Даже если все шло более или менее гладко, затраты и недостаток опытного и ответственного персонала застопоривали процесс на каждом шагу: квалифицированных машинисток можно было легко напугать опасностью принудительного физического труда; места, в которых осуществлялись перепечатка и копирование, постоянно менялись. Вовлеченных в этот процесс людей слишком часто задерживали, избивали, сажали в тюрьму.
Тексты, полученные этим способом тиражирования, пестрели типографскими и грамматическими ошибками, однако сам вид текста придавал подобному документу своего рода наглядную достоверность. Как рассказывал анонимный чешский писатель, работавший под псевдонимом Иосиф Страх, публикации самиздата были «средством коммуникации, выглядевшим бедно и жалко рядом с цветным телевизором и с книгами, сошедшими с фантастического ротационного пресса, однако оказалось, что средство это обладает необычайно могучей и несокрушимой силой. Эти тексты написаны теми, кому было что сказать. Когда я держу такой текст в руках, я знаю, во что обошелся он человеку, его написавшему и не ожидавшему гонорара, но пошедшему при этом на немалый риск».
Потрепанная бумага, грубый, неровный шрифт, типографские и грамматические ошибки, умноженные неоднократным копированием, лишь увеличивали притягательность и легитимность самиздата, хотя бы из-за того, что это был запретный плод. Могущество богемной потрепанности было столь велико, что лишало легитимности фальшивую официальную прессу: чем красивее выглядела книга, тем меньше ей верили. В семидесятых годах ходила байка: старой женщине, не знавшей, как заинтересовать внучку романом «Война и мир», из-за того, что книга выглядела «слишком официально», удалось в конце концов сделать это, когда она перепечатала текст на машинке на дешевой бумаге.

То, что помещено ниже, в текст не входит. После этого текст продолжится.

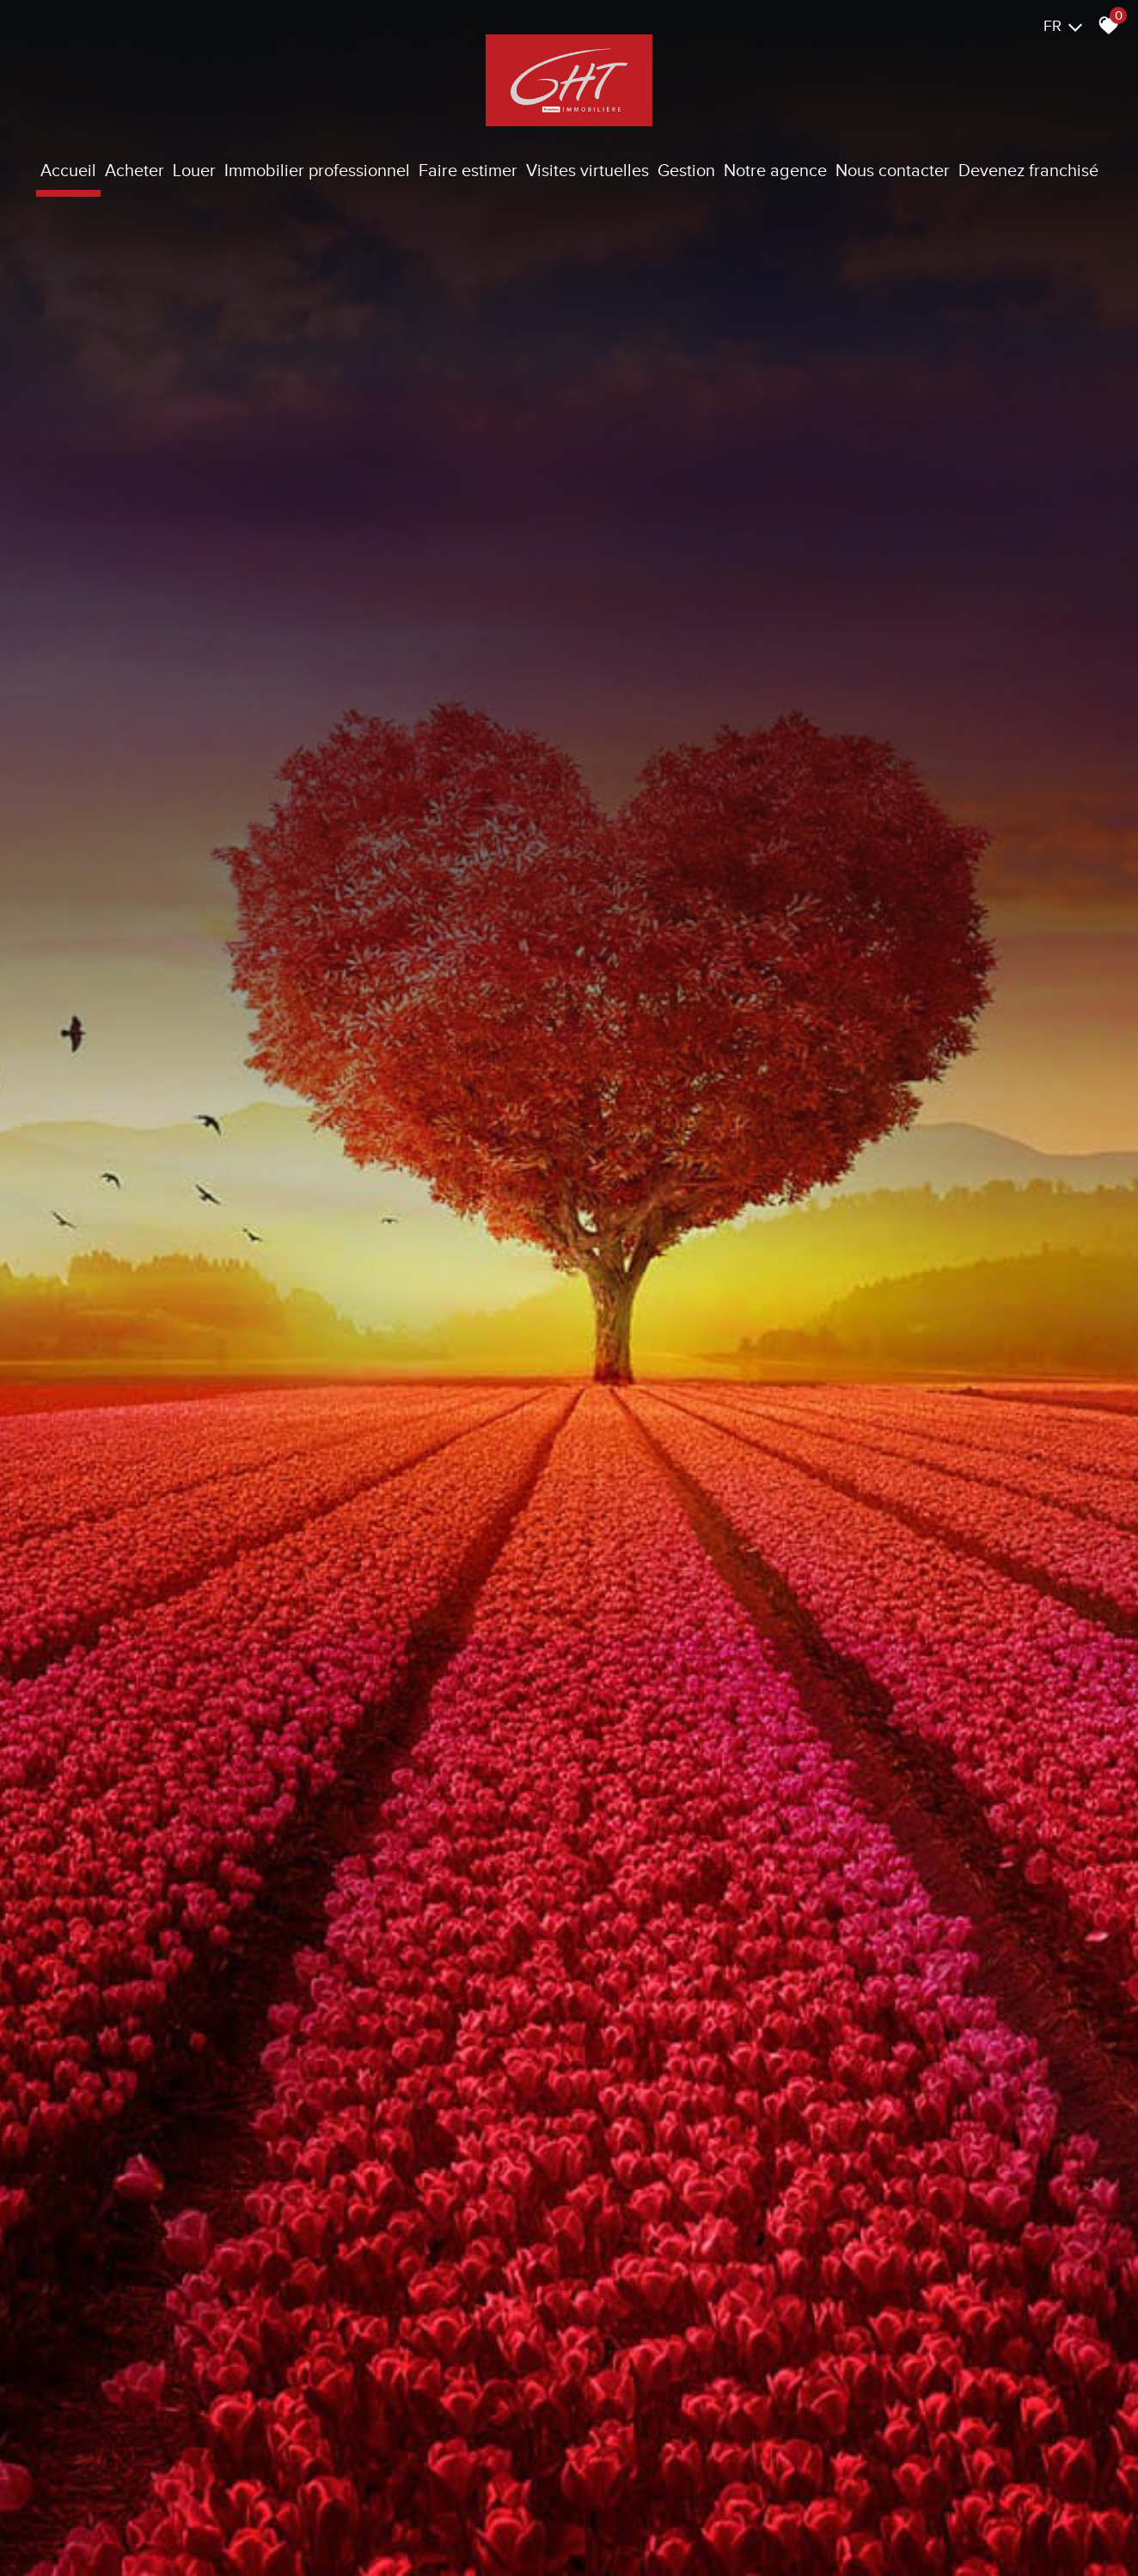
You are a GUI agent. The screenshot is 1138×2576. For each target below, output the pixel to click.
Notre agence (775, 170)
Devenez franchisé (1028, 170)
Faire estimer (468, 170)
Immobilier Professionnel (317, 170)
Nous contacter (892, 170)
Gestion (686, 170)
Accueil (68, 170)
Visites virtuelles (587, 170)
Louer (194, 170)
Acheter (134, 170)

Как писал один аппаратчик в частном письме к другу,
Само чтение самиздатской литературы считалось незаконным. На копирование коротких сочинений могло уйти несколько часов, что позволяло «выпускать» тысячи копий в неделю, копирование же объемных сочинений – романов и нехудожественной литературы – занимало больше времени. В результате нередко устраивались ночные «читальные посиделки», во время которых страницы переходили из рук в руки.
В Советском Союзе, даже в годы репрессий, подведших черту под хрущевской «оттепелью», а особенно в восточноевропейских странах-сателлитах, молодое поколение – студенты, которых наблюдал Таубман, – задавали «острые» вопросы, и поколения шестидесятых и семидесятых годов набирались сил у старой гвардии. Молодежь эта, возможно, росла с чувством вины за недостаток мужества, которым обладали диссиденты; постепенно они начали обхаживать своих соотечественников, участвующих в самиздате. Процесс реформ было не остановить.
В 1956 году «Новый мир» отказался публиковать роман Бориса Пастернака «Доктор Живаго», работу над которым автор начал почти сразу после Октябрьской революции. В 1957 году он сумел контрабандой вывезти текст из страны, роман перевели на многие языки, и он сделался бестселлером. Что же такого написал Пастернак о Советском Союзе, что большой русский писатель вынужден был опубликовать свою самую важную работу за рубежом, почему советские власти не разрешили ее издать? Если даже знаменитый Пастернак не смог опубликовать «Доктора Живаго» в Советском Союзе, то вряд ли начинающие писатели могли надеяться на контакт с аудиторией в привычном западному человеку формате общения. Власти пригрозили Пастернаку исключением из Союза писателей и в 1958 году заставили его отказаться от Нобелевской премии по литературе. Этот инцидент многое сказал о легитимности самого режима.
До 1960-х годов Пастернак, Солженицын и другие честные авторы пытались работать под эгидой Союза писателей СССР; когда же этот союз исключил из своих рядов Пастернака и Солженицына – первого в 1958-м, а второго в 1969 году – «исключение из рядов» стало среди советской литературной элиты чем-то вреде почетного знака.